═════ Source data ═════

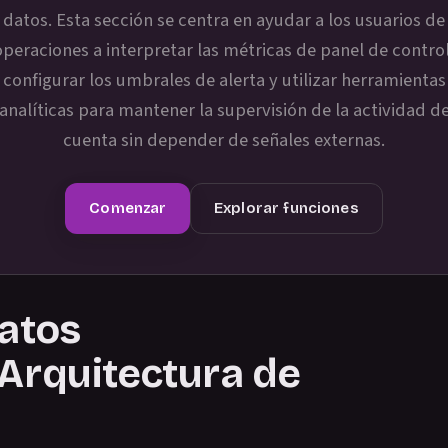
datos. Esta sección se centra en ayudar a los usuarios de
operaciones a interpretar las métricas de panel de control
configurar los umbrales de alerta y utilizar herramientas
analíticas para mantener la supervisión de la actividad d
cuenta sin depender de señales externas.
Comenzar
Explorar funciones
ratos
 Arquitectura de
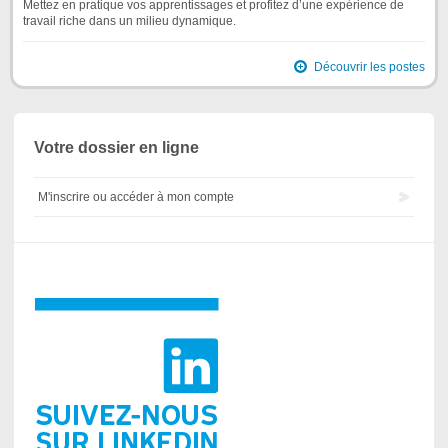
Mettez en pratique vos apprentissages et profitez d’une expérience de
travail riche dans un milieu dynamique.
Découvrir les postes
Votre dossier en ligne
M'inscrire ou accéder à mon compte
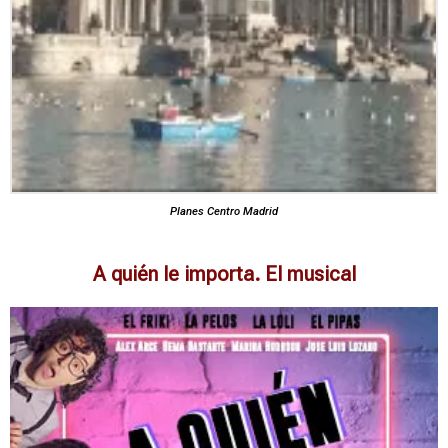
Planes Centro Madrid
A quién le importa. El musical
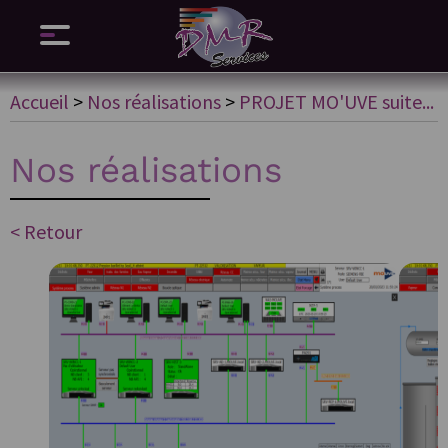
Accueil
>
Nos réalisations
>
PROJET MO'UVE suite...
Nos réalisations
< Retour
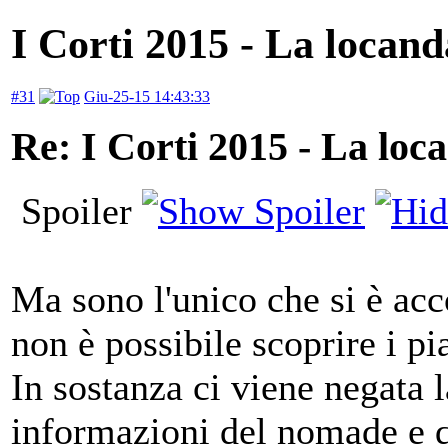
I Corti 2015 - La locand
#31
Giu-25-15 14:43:33
Re: I Corti 2015 - La loca
Spoiler
Ma sono l'unico che si è ac
non è possibile scoprire i pi
In sostanza ci viene negata la
informazioni del nomade e 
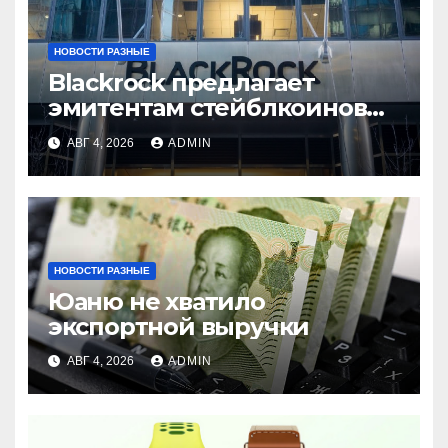
НОВОСТИ РАЗНЫЕ
Blackrock предлагает
эмитентам стейблкоинов
два токенизированных
АВГ 4, 2026
ADMIN
фонда денежного рынка
НОВОСТИ РАЗНЫЕ
Юаню не хватило
экспортной выручки
АВГ 4, 2026
ADMIN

═════

Exercise objective:
Each entry is to be written out again word for word, and any pictures are to be omitted.

Exercise output:
datos. Esta sección se centra en ayudar a los usuarios de
operaciones a interpretar las métricas de panel de control
configurar los umbrales de alerta y utilizar herramientas
analíticas para mantener la supervisión de la actividad d
cuenta sin depender de señales externas.
Comenzar
Explorar funciones
ratos
 Arquitectura de
Mettez en pratique vos apprentissages et profitez d’une expérience de
travail riche dans un milieu dynamique.
Découvrir les postes
Votre dossier en ligne
M'inscrire ou accéder à mon compte
Planes Centro Madrid
A quién le importa. El musical
Accueil
>
Nos réalisations
>
PROJET MO'UVE suite...
Nos réalisations
< Retour
I Corti 2015 - La locand
#31
Giu-25-15 14:43:33
Re: I Corti 2015 - La loca
Spoiler
Ma sono l'unico che si è ac
non è possibile scoprire i pi
In sostanza ci viene negata la
informazioni del nomade e 
НОВОСТИ РАЗНЫЕ
Blackrock предлагает
эмитентам стейблкоинов
два токенизированных
АВГ 4, 2026
ADMIN
фонда денежного рынка
НОВОСТИ РАЗНЫЕ
Юаню не хватило
экспортной выручки
АВГ 4, 2026
ADMIN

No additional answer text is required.